Et, le 13 janvier dernier, Johann Schneider-Ammann, le ministre en charge du Département fédéral de l’économie, a participé à un débat à la Maison Blanche sur les formations professionnelles. Le programme Apprenticeship 2000 lui-même a été primé par l’Ambassade de Suisse aux Etats-Unis.
Mais Walter Siegenthaler ne se repose pas sur ses lauriers. Il parcourt régulièrement les 640 kilomètres qui séparent la Caroline du Nord de Washington pour convaincre les législateurs américains de l’utilité de son programme et de la manière dont il pourrait être répliqué ailleurs dans le pays.
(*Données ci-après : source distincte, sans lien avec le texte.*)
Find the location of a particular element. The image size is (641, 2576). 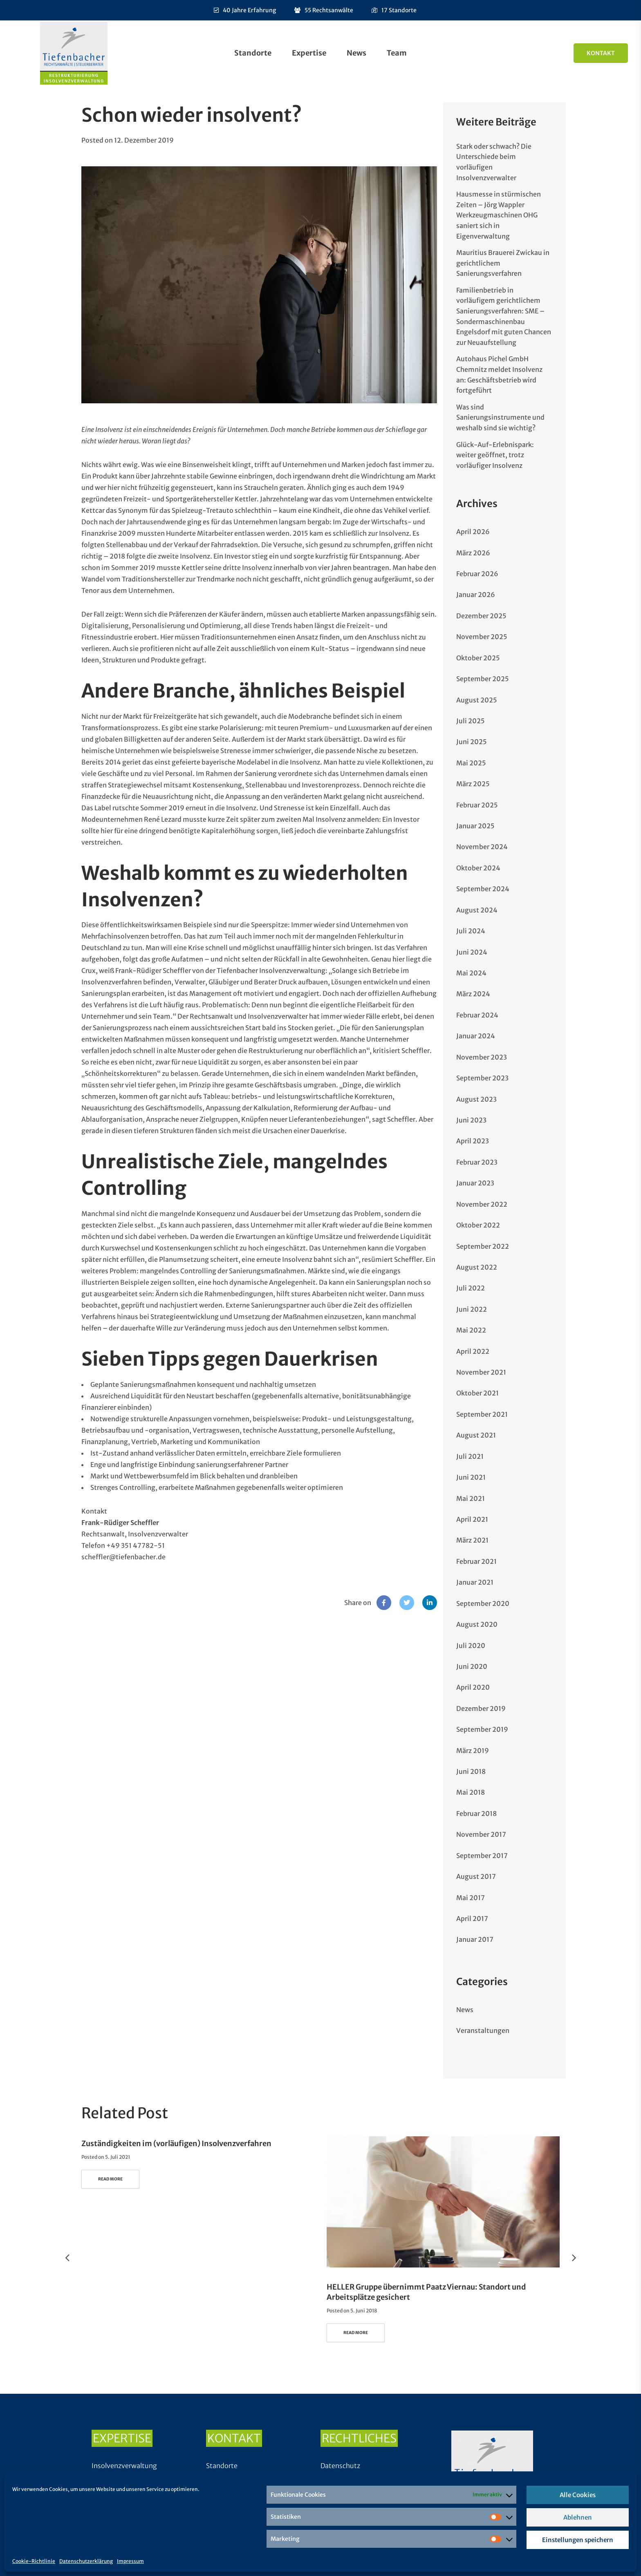

Dezember 2025 is located at coordinates (481, 616).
Malgré son succès, lui et Bob Romaneli savent qu’il y a encore beaucoup d’obstacles à surmonter pour passer du discours aux actes – à commencer par le système éducatif américain. «Quand les étudiants se rendent à nos séances d’orientation, nous leur faisons passer quelques tests basiques de maths, explique Bob Romanelli. Les étudiants s’en sortent très bien quand ils utilisent une calculatrice. Mais ils ont beaucoup de peine à faire des additions et soustractions basiques de tête… Et le problème va en empirant.»
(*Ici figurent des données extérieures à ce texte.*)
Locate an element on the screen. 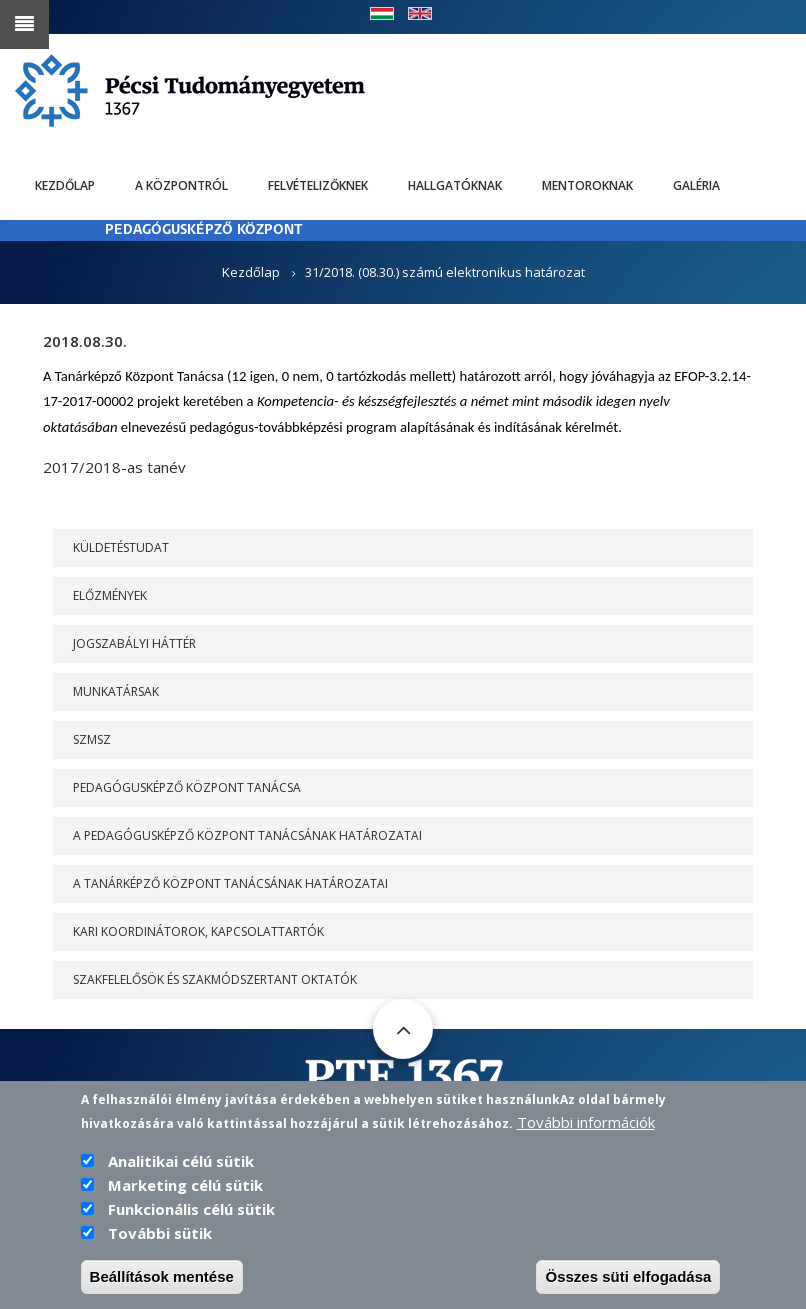  Marketing célú sütik is located at coordinates (185, 1186).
Daetwyler et les autres sociétés impliquées dans Apprenticeship 2000 font régulièrement visiter leurs usines aux professeurs pour montrer quels genres de compétences apprises en classe sont utilisées dans le monde de l’entreprise.
«C’est assez fantastique, se remémore Walter Siegenthaler. Quand nous les amenons ici, les enseignants disent ‘je n’avais aucune idée que l’on employait les mathématiques dans des usines!’».
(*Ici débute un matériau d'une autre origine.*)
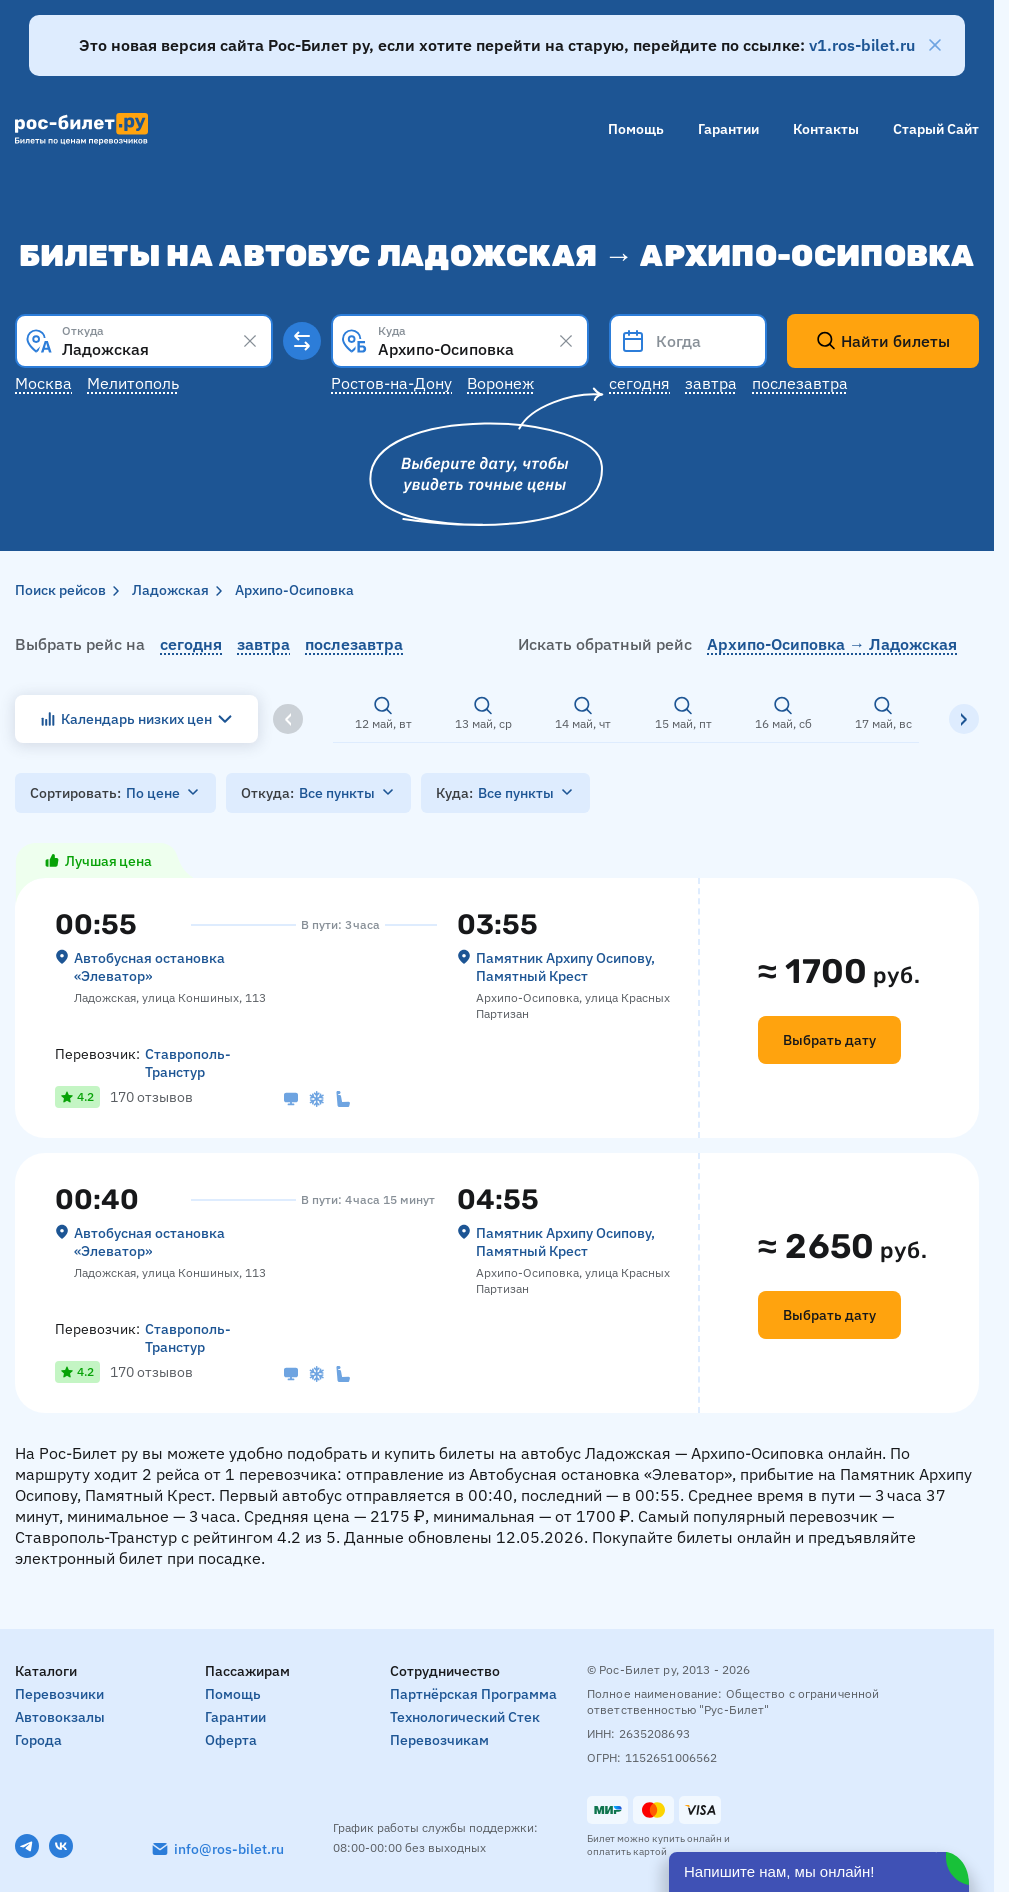  I want to click on Партнёрская программа, so click(473, 1694).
Formation pour le long terme
Autre défi: la standardisation des apprentissages. En ce moment, il existe trop de différents types d’apprentissages dans chaque Etat américain. Leur qualité et leur durée varient, et tous n’offrent pas des diplômes certifiés comme un Associate’s Degree.
«La plupart du temps, les sociétés américaines forment des gens pour accomplir une certaine tâche, explique Walter Siegenthaler. Nous souhaitons que nos apprentis aient une éducation aussi large que possible pour que nous puissions les transférer dans d’autres départements si besoin est. Les sociétés américaines traditionnelles, elles, ne réfléchissent que sur le court terme. Elles veulent que leurs apprentis sachent faire une seule chose. C’est très différent.»
Andrew, un apprenti de 20 ans chez Daetwyler, apprécie cette formation large. Elle lui a permis de changer de carrière. Il souhaitait auparavant devenir ingénieur mécanique – jusqu’à ce qu’il soit assigné au département d’électronique.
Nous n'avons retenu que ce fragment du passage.